(Saved entries)
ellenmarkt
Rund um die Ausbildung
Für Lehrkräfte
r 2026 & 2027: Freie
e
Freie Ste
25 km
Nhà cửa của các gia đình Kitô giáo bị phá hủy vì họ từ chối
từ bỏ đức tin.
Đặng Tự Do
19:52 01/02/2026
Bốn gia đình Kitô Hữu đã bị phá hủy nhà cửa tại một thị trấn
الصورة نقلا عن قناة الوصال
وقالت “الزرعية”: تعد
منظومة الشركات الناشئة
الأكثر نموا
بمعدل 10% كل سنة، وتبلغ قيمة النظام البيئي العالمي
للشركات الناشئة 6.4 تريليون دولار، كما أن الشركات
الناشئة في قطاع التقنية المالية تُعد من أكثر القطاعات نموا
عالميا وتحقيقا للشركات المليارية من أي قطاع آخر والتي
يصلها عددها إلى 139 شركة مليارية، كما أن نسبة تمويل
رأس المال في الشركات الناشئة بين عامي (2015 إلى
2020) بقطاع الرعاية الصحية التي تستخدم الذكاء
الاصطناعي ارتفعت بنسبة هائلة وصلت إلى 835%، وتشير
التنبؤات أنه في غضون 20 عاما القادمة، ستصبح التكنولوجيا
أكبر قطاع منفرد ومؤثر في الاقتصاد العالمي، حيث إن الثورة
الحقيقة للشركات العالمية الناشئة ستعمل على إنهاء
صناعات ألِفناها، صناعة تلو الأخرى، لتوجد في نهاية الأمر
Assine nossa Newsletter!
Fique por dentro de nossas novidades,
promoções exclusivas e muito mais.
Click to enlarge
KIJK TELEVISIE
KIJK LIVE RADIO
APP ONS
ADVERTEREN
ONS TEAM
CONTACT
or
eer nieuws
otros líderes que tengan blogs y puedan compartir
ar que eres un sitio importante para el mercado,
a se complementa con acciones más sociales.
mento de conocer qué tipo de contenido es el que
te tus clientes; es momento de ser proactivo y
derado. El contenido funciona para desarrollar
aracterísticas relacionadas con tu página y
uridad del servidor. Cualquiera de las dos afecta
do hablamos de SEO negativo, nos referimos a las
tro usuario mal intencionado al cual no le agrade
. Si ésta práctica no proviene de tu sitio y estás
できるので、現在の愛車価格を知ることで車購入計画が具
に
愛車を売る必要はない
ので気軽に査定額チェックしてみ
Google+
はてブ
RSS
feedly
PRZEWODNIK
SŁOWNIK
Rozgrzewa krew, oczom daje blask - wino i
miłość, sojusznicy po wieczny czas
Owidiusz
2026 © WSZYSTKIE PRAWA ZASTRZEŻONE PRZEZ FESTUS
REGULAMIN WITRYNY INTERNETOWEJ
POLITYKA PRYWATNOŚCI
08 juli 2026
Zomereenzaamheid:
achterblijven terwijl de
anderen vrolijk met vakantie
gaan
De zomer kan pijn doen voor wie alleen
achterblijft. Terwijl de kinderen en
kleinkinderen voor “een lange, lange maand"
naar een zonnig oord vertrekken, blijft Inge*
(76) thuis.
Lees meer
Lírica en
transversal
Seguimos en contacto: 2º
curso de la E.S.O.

...

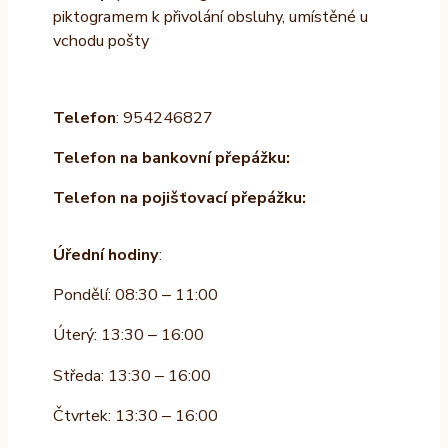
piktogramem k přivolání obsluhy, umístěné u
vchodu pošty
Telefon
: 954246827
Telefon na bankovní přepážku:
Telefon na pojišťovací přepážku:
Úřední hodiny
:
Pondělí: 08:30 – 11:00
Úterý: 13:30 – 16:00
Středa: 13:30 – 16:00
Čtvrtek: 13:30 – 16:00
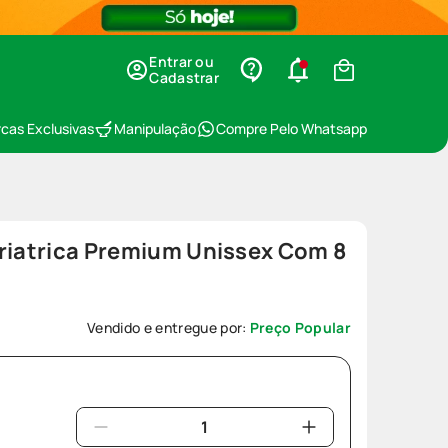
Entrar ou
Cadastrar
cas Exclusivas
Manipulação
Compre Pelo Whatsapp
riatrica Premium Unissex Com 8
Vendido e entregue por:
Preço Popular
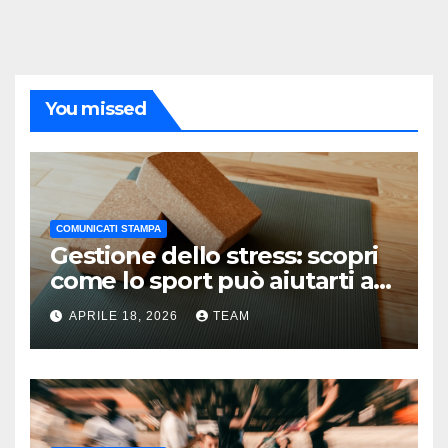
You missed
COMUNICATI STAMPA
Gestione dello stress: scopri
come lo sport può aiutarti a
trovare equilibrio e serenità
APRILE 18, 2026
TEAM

◆ **What the task asks**
Go through the records above, find each line with the string "Telefon", and copy it.

◆ **Output for this exercise**
Telefon
Telefon na bankovní přepážku:
Telefon na pojišťovací přepážku:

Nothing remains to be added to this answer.